The United Nations refugee chief, Antonio Guterres, started his 10-day tour on Monday to visit Sudan, Chad and Kenya. The former Portuguese prime minister will examine the fate of millions of civilians that have been displaced in war-torn Darfur and the south of the country which has recently been subdued. Before his arrival he voiced his concern that the world community was ignoring conflicts in Africa, such as what is happening in Sudan.

"It is obvious that there should have been a much stronger effort on the part of the international community to create the conditions for peace but Africa is a continent which is largely forgotten," Gutteres told Lisbon radio.

"We see that the international community mobilises easily in other parts of the world but when it comes to Africa there has been a systematic negligence which has prolonged conflicts like this one [Sudan] and gave rise to a serious food crisis in Niger," he added.

"There is a question of the world's responsibility towards Africa which needs to be taken seriously."

The UN refugee chief is scheduled to meet President Omar al-Beshir, Foreign Minister Mustafa Osman Ismail and other officials in Sudan on Tuesday. He will tour camps in Darfur which is home to hundreds of thousands of displaced people still suffering two and a half years after a deadly rebellion broke out which destroyed the villages. The region faces a humanitarian crisis after the uprising by the black African minority which was repressed by Beshir’s Arab Muslim regime and its proxy militias.

Since the rebellion in February 2003, between 180,000 and 300,000 people have been killed in Darfur and over two million displaced after fleeing the conflict and famine.

Neightbouring Chad shelters 200,000 refugess from Darfur. Gutteres is expected to visit two of the 12 camps there. Though the fighting decreased since last year, people have continously flocked to refugee camps even where they can find better conditions of living than in their home villages.

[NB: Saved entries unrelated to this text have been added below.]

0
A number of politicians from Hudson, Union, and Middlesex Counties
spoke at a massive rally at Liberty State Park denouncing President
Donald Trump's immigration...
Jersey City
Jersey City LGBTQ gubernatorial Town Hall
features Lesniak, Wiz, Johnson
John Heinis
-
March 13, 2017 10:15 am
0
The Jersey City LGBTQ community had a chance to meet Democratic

Last week, UN Secretary General Kofi Annan’s special representative in Sudan, Jan Pronk, said that Darfur was "much more stable than before."

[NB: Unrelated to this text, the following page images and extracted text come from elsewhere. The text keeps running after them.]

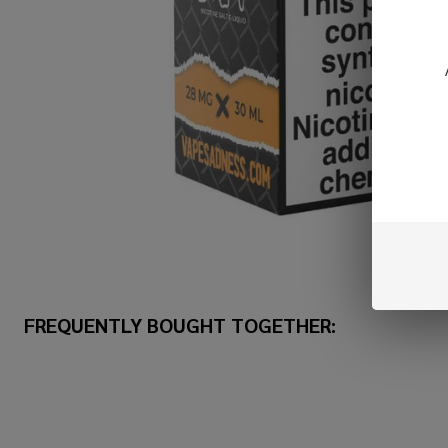
FREQUENTLY BOUGHT TOGETHER:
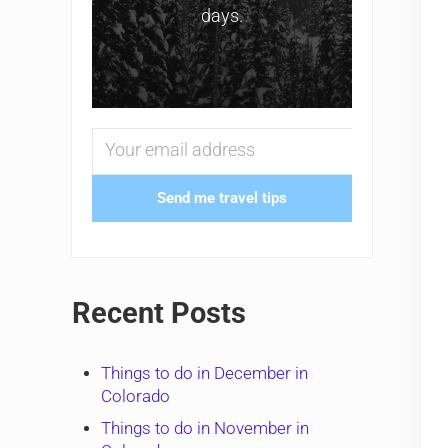
days.
Send me travel tips
Recent Posts
Things to do in December in
Colorado
Things to do in November in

Nearly 10,000 aid workers are operating in Darfur and thousands more in south Sudan, which also faces a huge humanitarian crisis.

Gutteres plans to visit southern Sudan next week to assess plans to repatriate 500,000 refugees and 4.6 million displaced people after the end of the 21-year civil war in the area.

John Garang, the historic rebel leader of the mainly Christian south, who had been appointed as first vice president, was killed in a helicopter crash near the border with Uganda on July 30. Deadly riots arose in Khartoum due to angry southerners who were suspicious that the crash was not an accident. The violence threatened to damage the north-south peace deal signed in January.

After visiting Darfur, Chad and southern Sudan, the refugee commissioner will then fly to Kenya, which houses 65,000 Sudanese refugees and operates the humnitarian operation for south Sudan.

Other neighbouring countries such as Uganda, the Democratic Republic of Congo, Egypt, Ethiopia and Eritrea, houses tens of thousands of refugees.